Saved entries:
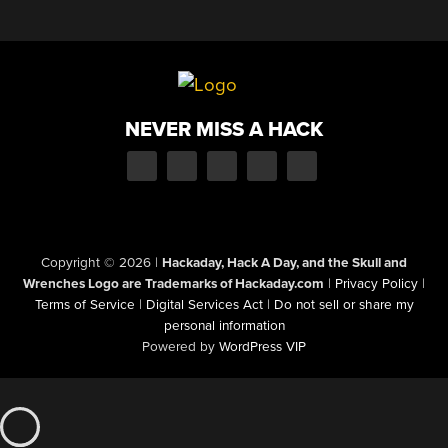
NEVER MISS A HACK
Copyright © 2026
|
Hackaday, Hack A Day, and the Skull and
Wrenches Logo are Trademarks of Hackaday.com
|
Privacy Policy
|
Terms of Service
|
Digital Services Act
|
Do not sell or share my
personal information
Powered by
WordPress VIP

EXERCISE REQUIREMENTS
Would you restate all of the data above word for word, omitting the pictures?

TASK SOLUTION
NEVER MISS A HACK
Copyright © 2026
|
Hackaday, Hack A Day, and the Skull and
Wrenches Logo are Trademarks of Hackaday.com
|
Privacy Policy
|
Terms of Service
|
Digital Services Act
|
Do not sell or share my
personal information
Powered by
WordPress VIP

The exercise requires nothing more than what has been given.